Their mother ought to be a little more aware of what her two girls were up to. She ought to at least put better locks on the door or something so they couldn't go wandering around town on their own.
"What about your dad?"
The older girl sent him a sad look. "Our daddy's in heaven. We miss him a lot."
Now what was he supposed to say to that? At a loss, Gage glanced up and down the street. The three of them were the only thing moving through the early morning except for a few songbirds flitting through the trees and a plump striped cat skulking across a yard.
This was a quiet neighborhood, but he knew that wouldn't make a damn bit of difference to a child predator looking for prey. Quiet neighborhoods in small towns were often more attractive hunting grounds than those that bustled with people. Parents could more easily be lulled into a false sense of security, thinking nothing could touch them here, that their children faced no threat more serious than the occasional skinned knee from crashing on their bikes.
But no place was truly safe. He knew that far better than most.
"My name's Gaby and my sister's name is Anna," the little girl confided into the silence. "I'm five years old but Anna's only three. She doesn't talk very much, but Mama says I talk enough for both of us so that's okay. My real name's Gabriella but Mama calls me Gaby because she says that's what I am. What's your name, mister?"
Their mother needed to have a serious talk with them about stranger danger. This little chatterbox had just handed him all the information anyone needed to earn their trust.
"You're nice, Mr. McKinnon."
"Uh, thanks." Not too many people said that about him. He wasn't sure he liked it. "You two ought to go on inside now. I think you've got enough flowers, don't you? And pretty soon your mother will wake up and start looking for you."
"Okay. Anna's feet are cold. This grass is wet and icky."
"That's what shoes are for," he pointed out.
Gabriella just giggled and even Anna gave him a shy smile, then they raced across the yard to the house next door. The older girl paused on the porch and waved at him, then they both slipped inside.
He watched to make sure they closed the door tightly behind them, then took off down the street toward the trailhead he'd discovered a few weeks before.
He ought to definitely have a talk with the mother, warn her about letting two cute little girls roam free where any kind of sick bastard could get to them.

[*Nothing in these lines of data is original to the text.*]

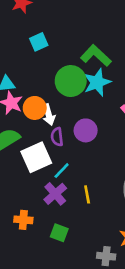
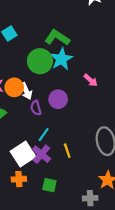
white square: (36, 157) -> (23, 154), moved

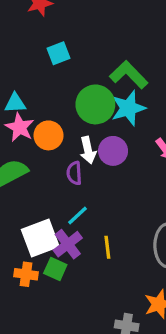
white arrow: (26, 91) -> (88, 150), moved
purple circle: (58, 99) -> (113, 151), moved
green square: (49, 185) -> (55, 269), moved

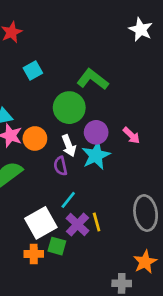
cyan star: (128, 108) -> (96, 155), moved
purple circle: (113, 151) -> (96, 132), moved
purple cross: (68, 244) -> (77, 225), moved

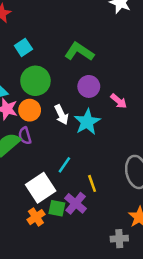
green circle: (69, 108) -> (35, 81), moved
purple circle: (96, 132) -> (89, 86), moved
purple semicircle: (60, 166) -> (25, 136), moved
purple cross: (77, 225) -> (76, 203), moved
orange cross: (34, 254) -> (36, 217), turned -30

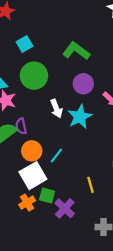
orange circle: (30, 110) -> (32, 151), moved
yellow line: (92, 183) -> (91, 185), moved
purple cross: (76, 203) -> (65, 208), moved

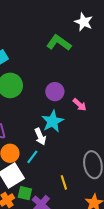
green L-shape: (76, 51) -> (59, 43), moved
white arrow: (56, 109) -> (40, 137), moved

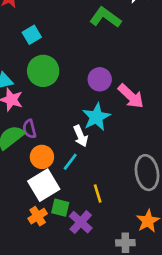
pink arrow: (80, 105) -> (131, 96), size x1.5
yellow line: (64, 182) -> (98, 194), moved

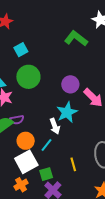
purple semicircle: (29, 129) -> (17, 120), turned -88
yellow line: (98, 194) -> (73, 164), moved
green square: (60, 208) -> (46, 174), moved, turned -32

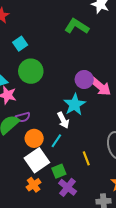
purple circle: (70, 84) -> (84, 79), moved

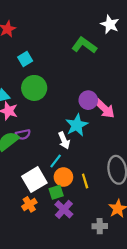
orange circle: (34, 138) -> (63, 177), moved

He could tell her stories that would give the lady nightmares for the rest of her life. After ten years in the FBI's CAC division - Crimes Against Children - he had plenty of them to share. Hell, he didn't even have to dig into any of the cases he had worked over the years to scare her senseless. All he had to do was tell her about Charlotte.
He reached the trailhead and ran up the steep dirt trail faster than his usual pace, grateful for the physical exertion to take his mind off the sudden, searing memory of his little sister's cherubic face.